WHAT THE TASK ASKS.
Report every line from the material that contains the word "insanlara".

INPUT FOR THIS TASK.
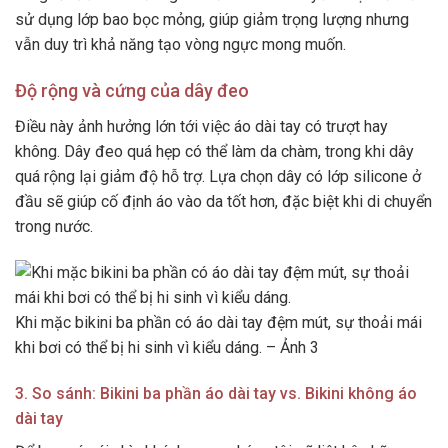
sử dụng lớp bao bọc mỏng, giúp giảm trọng lượng nhưng
vẫn duy trì khả năng tạo vòng ngực mong muốn.
Độ rộng và cứng của dây đeo
Điều này ảnh hưởng lớn tới việc áo dài tay có trượt hay
không. Dây đeo quá hẹp có thể làm da chàm, trong khi dây
quá rộng lại giảm độ hỗ trợ. Lựa chọn dây có lớp silicone ở
đầu sẽ giúp cố định áo vào da tốt hơn, đặc biệt khi di chuyển
trong nước.
Khi mặc bikini ba phần có áo dài tay đệm mút, sự thoải mái
khi bơi có thể bị hi sinh vì kiểu dáng. – Ảnh 3
3. So sánh: Bikini ba phần áo dài tay vs. Bikini không áo
dài tay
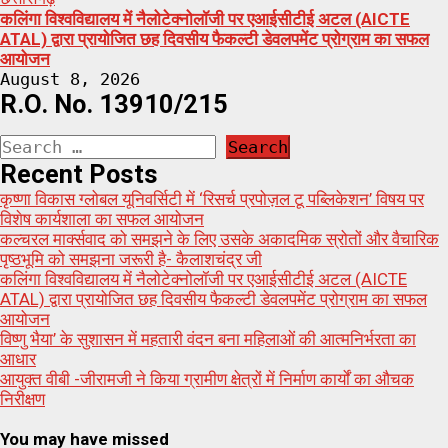
कलिंगा विश्वविद्यालय में नैलोटेक्नोलॉजी पर एआईसीटीई अटल (AICTE
ATAL) द्वारा प्रायोजित छह दिवसीय फैकल्टी डेवलपमेंट प्रोग्राम का सफल
आयोजन
August 8, 2026
R.O. No. 13910/215
Search
for:
Recent Posts
कृष्णा विकास ग्लोबल यूनिवर्सिटी में ‘रिसर्च प्रपोज़ल टू पब्लिकेशन’ विषय पर
विशेष कार्यशाला का सफल आयोजन
कल्चरल मार्क्सवाद को समझने के लिए उसके अकादमिक स्रोतों और वैचारिक
पृष्ठभूमि को समझना जरूरी है- कैलाशचंद्र जी
कलिंगा विश्वविद्यालय में नैलोटेक्नोलॉजी पर एआईसीटीई अटल (AICTE
ATAL) द्वारा प्रायोजित छह दिवसीय फैकल्टी डेवलपमेंट प्रोग्राम का सफल
आयोजन
विष्णु भैया’ के सुशासन में महतारी वंदन बना महिलाओं की आत्मनिर्भरता का
आधार
आयुक्त वीबी -जीरामजी ने किया ग्रामीण क्षेत्रों में निर्माण कार्यों का औचक
निरीक्षण
You may have missed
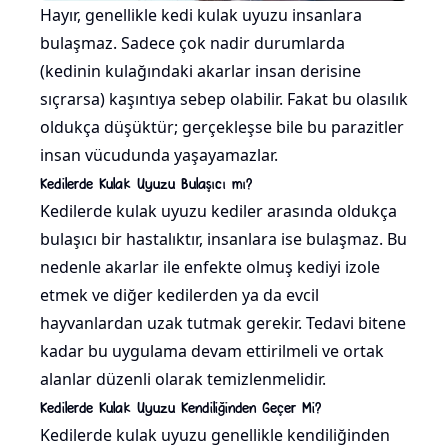
Hayır, genellikle kedi kulak uyuzu insanlara
bulaşmaz. Sadece çok nadir durumlarda
(kedinin kulağındaki akarlar insan derisine
sıçrarsa) kaşıntıya sebep olabilir. Fakat bu olasılık
oldukça düşüktür; gerçekleşse bile bu parazitler
insan vücudunda yaşayamazlar.
Kedilerde Kulak Uyuzu Bulaşıcı mı?
Kedilerde kulak uyuzu kediler arasında oldukça
bulaşıcı bir hastalıktır, insanlara ise bulaşmaz. Bu
nedenle akarlar ile enfekte olmuş kediyi izole
etmek ve diğer kedilerden ya da evcil
hayvanlardan uzak tutmak gerekir. Tedavi bitene
kadar bu uygulama devam ettirilmeli ve ortak
alanlar düzenli olarak temizlenmelidir.
Kedilerde Kulak Uyuzu Kendiliğinden Geçer Mi?
Kedilerde kulak uyuzu genellikle kendiliğinden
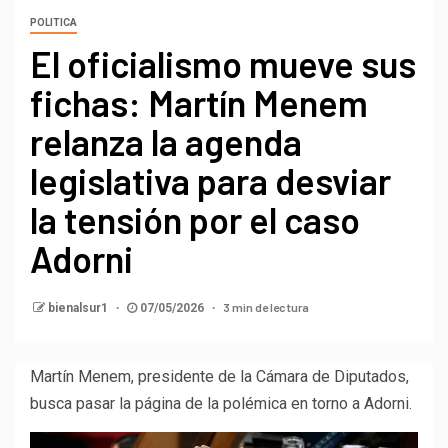
POLITICA
El oficialismo mueve sus
fichas: Martín Menem
relanza la agenda
legislativa para desviar
la tensión por el caso
Adorni
3 min de lectura
bienalsur1
07/05/2026
Martín Menem, presidente de la Cámara de Diputados,
busca pasar la página de la polémica en torno a Adorni.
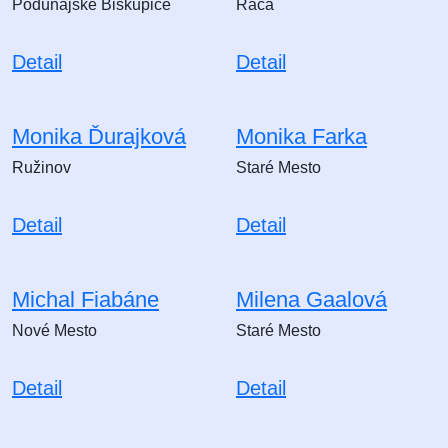
Podunajské Biskupice
Rača
Detail
Detail
Monika Ďurajková
Monika Farka
Ružinov
Staré Mesto
Detail
Detail
Michal Fiabáne
Milena Gaalová
Nové Mesto
Staré Mesto
Detail
Detail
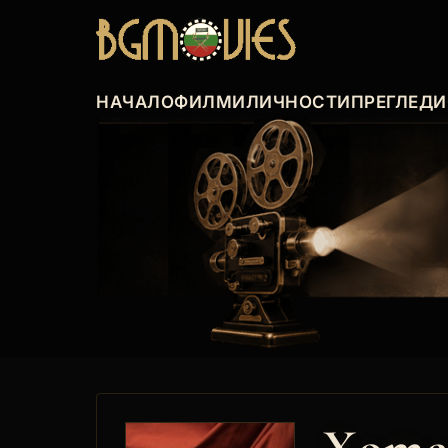
НАЧАЛО
ФИЛМИ
ЛИЧНОСТИ
ПРЕГЛЕДИ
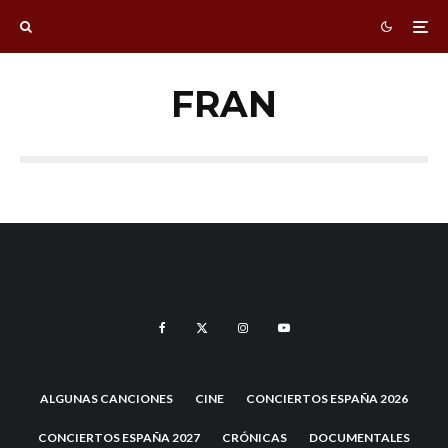
FRAN
ALGUNAS CANCIONES
CINE
CONCIERTOS ESPAÑA 2026
CONCIERTOS ESPAÑA 2027
CRÓNICAS
DOCUMENTALES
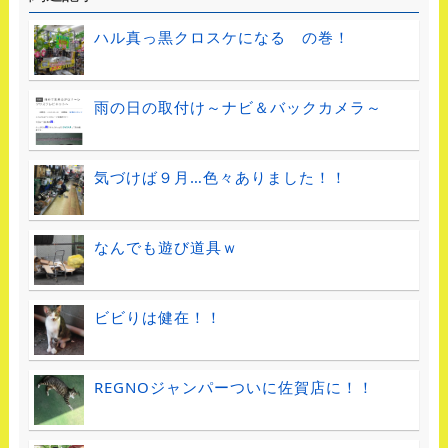
ハル真っ黒クロスケになる の巻！
雨の日の取付け～ナビ＆バックカメラ～
気づけば９月…色々ありました！！
なんでも遊び道具ｗ
ビビりは健在！！
REGNOジャンパーついに佐賀店に！！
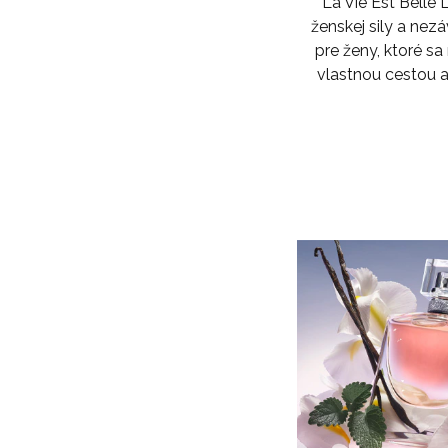
La Vie Est Belle L'
ženskej sily a nezá
pre ženy, ktoré sa
vlastnou cestou a 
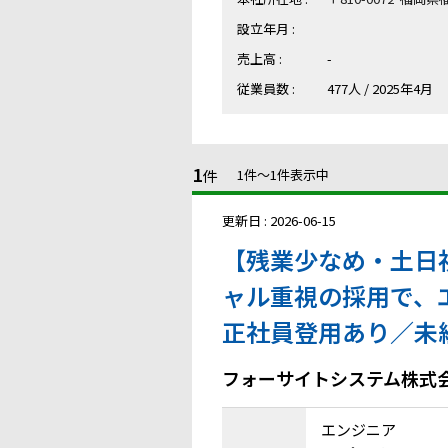
設立年月 :
売上高 :
-
従業員数 :
477人 / 2025年4月
1
件
1件〜1件表示中
更新日 : 2026-06-15
【残業少なめ・土日
ャル重視の採用で、
正社員登用あり／未
フォーサイトシステム株式
エンジニア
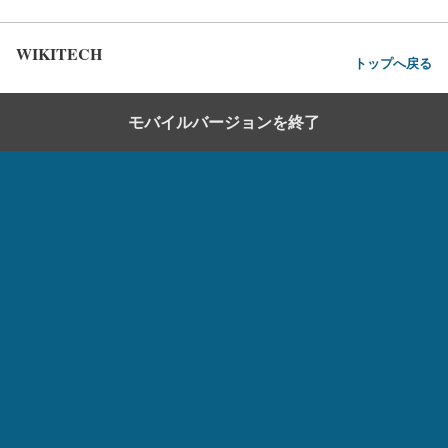
WIKITECH
トップへ戻る
モバイルバージョンを終了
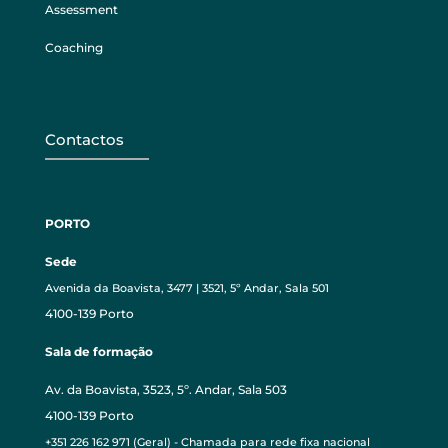
Assessment
Coaching
Contactos
PORTO
Sede
Avenida da Boavista, 3477 | 3521, 5º Andar, Sala 501
4100-139 Porto
Sala de formação
Av. da Boavista, 3523, 5º. Andar, Sala 503
4100-139 Porto
+351 226 162 971 (Geral) - Chamada para rede fixa nacional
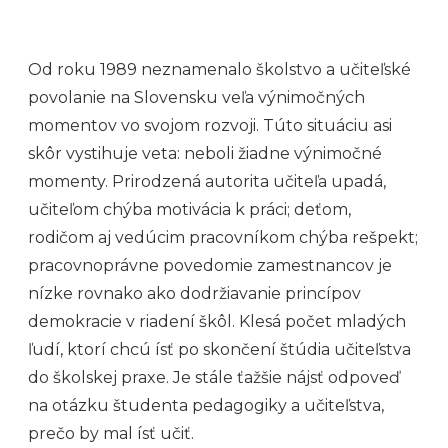
Od roku 1989 neznamenalo školstvo a učiteľské
povolanie na Slovensku veľa výnimočných
momentov vo svojom rozvoji. Túto situáciu asi
skôr vystihuje veta: neboli žiadne výnimočné
momenty. Prirodzená autorita učiteľa upadá,
učiteľom chýba motivácia k práci; deťom,
rodičom aj vedúcim pracovníkom chýba rešpekt;
pracovnoprávne povedomie zamestnancov je
nízke rovnako ako dodržiavanie princípov
demokracie v riadení škôl. Klesá počet mladých
ľudí, ktorí chcú ísť po skončení štúdia učiteľstva
do školskej praxe. Je stále ťažšie nájsť odpoveď
na otázku študenta pedagogiky a učiteľstva,
prečo by mal ísť učiť.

TASK RESPONSE.
Hayır, genellikle kedi kulak uyuzu insanlara
bulaşıcı bir hastalıktır, insanlara ise bulaşmaz. Bu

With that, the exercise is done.